There are quite a number of DSLs built on top of Cascading, most noteably Cascalog (written in Clojure) and Scalding (written in Scala). This documentation will cover Scalding however the same concepts can be applied across the board to all DSLs.

As with the rest of the DSLs, Scalding offers a simplified, fluent syntax for creating units of code that build on top of Cascading. This in turn translates to Map Reduce jobs that get executed on Hadoop. Once compiled, the DSL gets translated into actual JVM classes that get executed by Scalding through its own Tool instance (namely com.twitter.scalding.Tool). One has the option of either deploy the Scalding jobs directly (by invoking the aforementioned Tool) or use Scalding's scald.rb script which does the same thing based on the various attributes passed to it. Both approaches can be used in SHDP, the former through the Tool support (described below) and the latter by invoking the scald.rb script directly through the scripting feature.

For example, to run the tutorial examples (say Tutorial1), one can issue the following command:

scripts/scald.rb --local tutorial/Tutorial1.scala

which compiles Tutorial1, creates a bundled jar and runs it on a local Hadoop instance. When using the Tool support, the compilation and the library provisioning are external tasks (just as in the case of typical Hadoop jobs). The SHDP configuration to run the tutorial looks as follows:

<!-- the tool automatically is injected with 'hadoopConfiguration' -->
<hdp:tool-runner id="scalding" tool-class="com.twitter.scalding.Tool">
   <hdp:arg value="tutorial/Tutorial1"/>
   <hdp:arg value="--local"/>
</hdp:tool-runner>

8.3 Spring-specific local Taps

Besides dedicated configuration support, SHDP also provides read-only Tap implementations useful inside Spring environments. Currently they are meant for local use only such as testing or single-node Hadoop setups.
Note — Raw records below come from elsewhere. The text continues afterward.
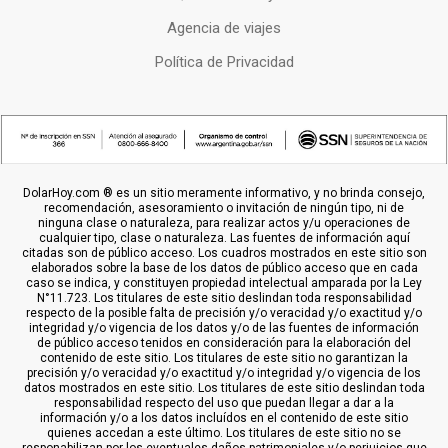
Agencia de viajes
Política de Privacidad
DolarHoy.com ® es un sitio meramente informativo, y no brinda consejo,
recomendación, asesoramiento o invitación de ningún tipo, ni de
ninguna clase o naturaleza, para realizar actos y/u operaciones de
cualquier tipo, clase o naturaleza. Las fuentes de información aquí
citadas son de público acceso. Los cuadros mostrados en este sitio son
elaborados sobre la base de los datos de público acceso que en cada
caso se indica, y constituyen propiedad intelectual amparada por la Ley
N°11.723. Los titulares de este sitio deslindan toda responsabilidad
respecto de la posible falta de precisión y/o veracidad y/o exactitud y/o
integridad y/o vigencia de los datos y/o de las fuentes de información
de público acceso tenidos en consideración para la elaboración del
contenido de este sitio. Los titulares de este sitio no garantizan la
precisión y/o veracidad y/o exactitud y/o integridad y/o vigencia de los
datos mostrados en este sitio. Los titulares de este sitio deslindan toda
responsabilidad respecto del uso que puedan llegar a dar a la
información y/o a los datos incluídos en el contenido de este sitio
quienes accedan a este último. Los titulares de este sitio no se
responabilizan por los eventuales daños patrimoniales y/o perjuicios que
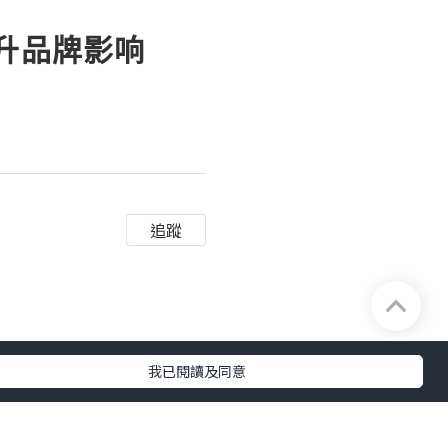
提升品牌影响
追蹤
我已閱讀及同意
内容、与用户互动、利用
数据来优化内容和互动也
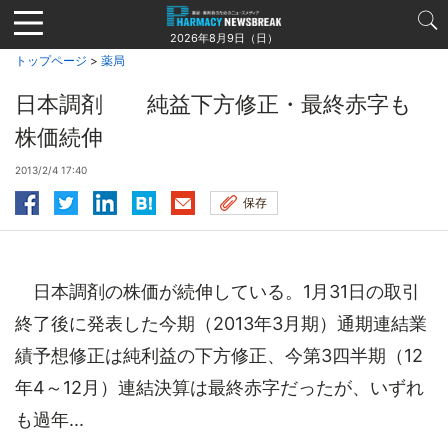
Jump
to
2026年8月9日（日）
navigation
トップページ
>
薬局
日本調剤 純益下方修正・最終赤字も
株価続伸
2013/2/4 17:40
保存
日本調剤の株価が続伸している。1月31日の取引
終了後に発表した今期（2013年3月期）通期連結業
績予想修正は純利益の下方修正、今第3四半期（12
年4～12月）連結決算は最終赤字だったが、いずれ
も過年...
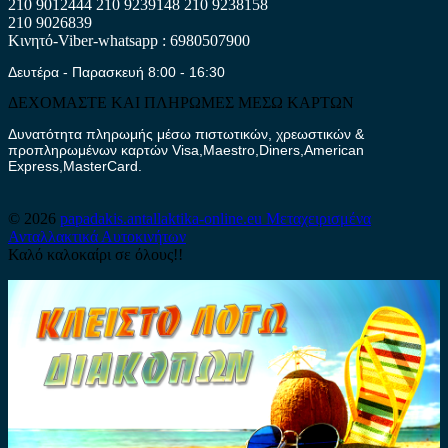
210 9012444
210 9239148
210 9238158
210 9026839
Κινητό-Viber-whatsapp : 6980507900
Δευτέρα - Παρασκευή 8:00 - 16:30
ΔΕΧΟΜΑΣΤΕ ΚΑΙ ΠΛΗΡΩΜΕΣ ΜΕΣΩ ΚΑΡΤΩΝ
Δυνατότητα πληρωμής μέσω πιστωτικών, χρεωστικών &
προπληρωμένων καρτών Visa,Maestro,Diners,American
Express,MasterCard.
© 2026
papadakis.antallaktika-online.eu
Μεταχειρισμένα
Ανταλλακτικά Αυτοκινήτων
Καλό καλοκαίρι σε όλους!!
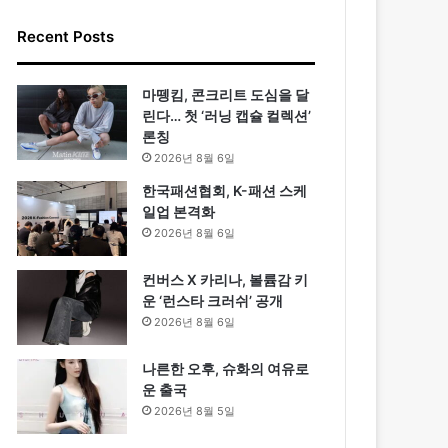
Recent Posts
마뗑킴, 콘크리트 도심을 달
린다… 첫 ‘러닝 캡슐 컬렉션’
론칭
2026년 8월 6일
한국패션협회, K-패션 스케
일업 본격화
2026년 8월 6일
컨버스 X 카리나, 볼륨감 키
운 ‘런스타 크러쉬’ 공개
2026년 8월 6일
나른한 오후, 슈화의 여유로
운 출국
2026년 8월 5일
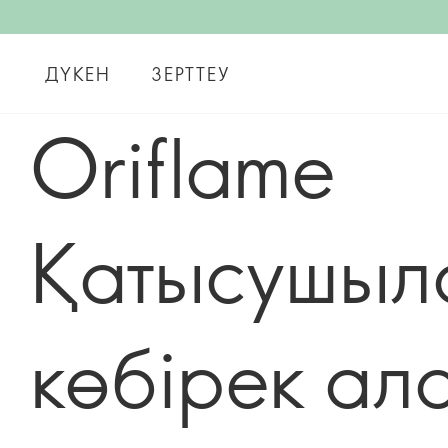
ДҮКЕН
ЗЕРТТЕУ
Oriflame
Қатысушыл
көбірек ал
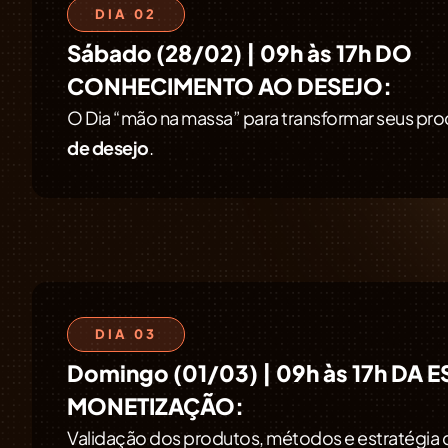
DIA 02
Sábado (28/02) | 09h às 17h
DO
CONHECIMENTO AO DESEJO:
O Dia “mão na massa” para transformar seus pr
de desejo
.
DIA 03
Domingo (01/03) | 09h às 17h
DA E
MONETIZAÇÃO:
Validação dos produtos, métodos e estratégia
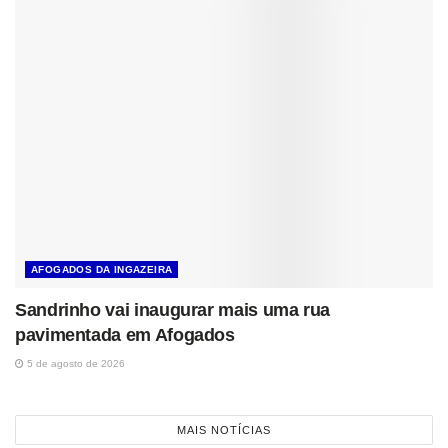
AFOGADOS DA INGAZEIRA
Sandrinho vai inaugurar mais uma rua
pavimentada em Afogados
5 de agosto de 2026
MAIS NOTÍCIAS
The Taps in org.springframework.data.hadoop.cascading.tap.local tap (pun intended) into the rich resource support from Spring Framework and Spring Integration allowing data to flow easily in and out of a Cascading flow.

Below is a list of the type of Taps available and their backing support.

Table 8.1. Local Taps

Tap NameTap TypeBacking ResourceResource Description
ResourceTap SourceSpring Resource classpath, file-system, URL-based or even in-memory content
MessageSourceTap SourceSpring Integration MessageSourceInbound adapter for anything from arbitrary streams, FTP or JDBC to RSS/Atom and Twitter
MessageHandlerTap SinkSpring Integration MessageHandlerThe opposite of MessageSourceTap: Outbound adapter for Files, JMS, TCP, etc...

Note the Taps do not require any special configuration and are fully compatible with the existing Cascading local Schemes. To wit:

<bean id="cp-txt-files" class="org.springframework.data.hadoop.cascading.tap.local.ResourceTap">
    <constructor-arg><bean class="cascading.scheme.local.TextLine"/></constructor-arg>
    <constructor-arg><value>classpath:/data/*.txt</value></constructor-arg>
</bean>

The Tap above reads all the text files in the classpath, under data folder, through Cascading TextLine. Simply wire that to a Cascading flow (as described in the previous section) and you are good to go.